__What you will do__: When a line in the data below includes "interactable", pick it out and copy it.

__Given data__:

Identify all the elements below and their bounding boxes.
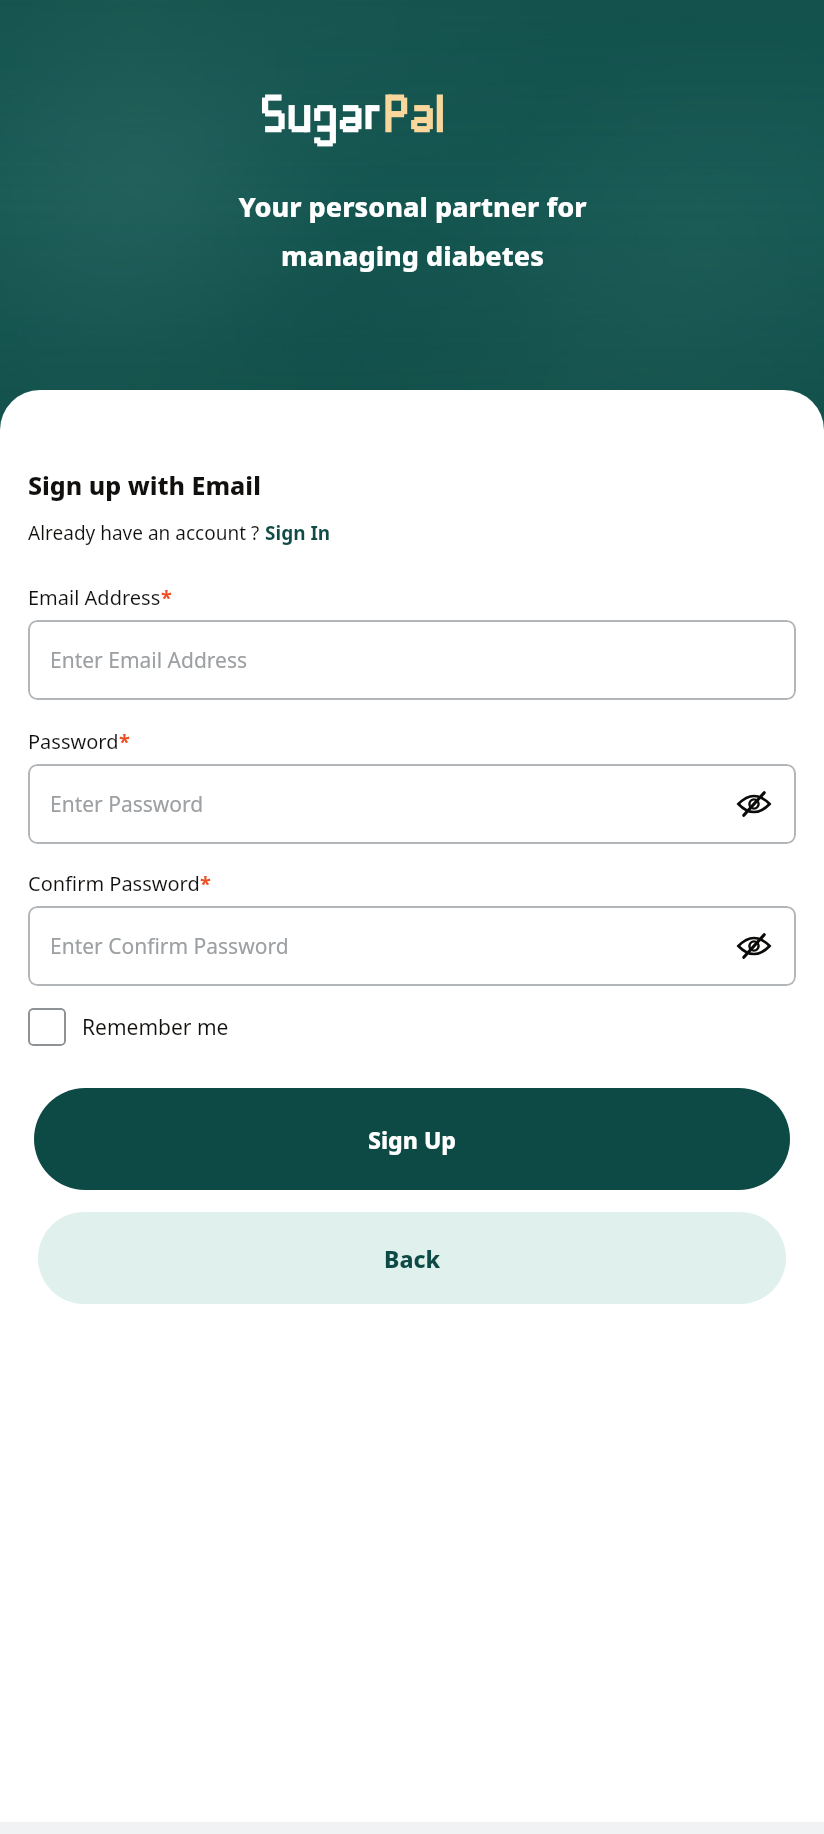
staticText: * [200,870,211,897]
button[interactable]: Sign Up [34,1088,790,1190]
staticText: Enter Confirm Password [50,932,289,961]
staticText: Password [28,728,119,755]
button[interactable]: Show password [734,784,774,824]
staticText: Enter Password [50,790,204,819]
staticText: * [161,584,172,611]
staticText: Email Address [28,584,161,611]
button[interactable]: Remember me [28,1008,229,1046]
staticText: Enter Email Address [50,646,248,675]
button[interactable]: Show password [734,926,774,966]
staticText: Confirm Password [28,870,200,897]
staticText: Remember me [82,1013,229,1042]
staticText: managing diabetes [281,237,544,274]
staticText: Sign Up [368,1124,456,1155]
staticText: * [119,728,130,755]
staticText: Sign In [265,520,331,546]
staticText: Sign up with Email [28,468,261,502]
button[interactable]: Sign In [265,520,331,546]
button[interactable]: Enter Confirm Password [28,906,796,986]
button[interactable]: Back [38,1212,786,1304]
button[interactable]: Enter Email Address [28,620,796,700]
staticText: Back [384,1243,441,1274]
staticText: Your personal partner for [238,188,587,225]
staticText: Already have an account ? [28,520,265,546]
button[interactable]: Enter Password [28,764,796,844]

__Reply to the exercise__:
button[interactable]: Sign Up [34,1088,790,1190]
button[interactable]: Show password [734,784,774,824]
button[interactable]: Remember me [28,1008,229,1046]
button[interactable]: Show password [734,926,774,966]
button[interactable]: Sign In [265,520,331,546]
button[interactable]: Enter Confirm Password [28,906,796,986]
button[interactable]: Back [38,1212,786,1304]
button[interactable]: Enter Email Address [28,620,796,700]
button[interactable]: Enter Password [28,764,796,844]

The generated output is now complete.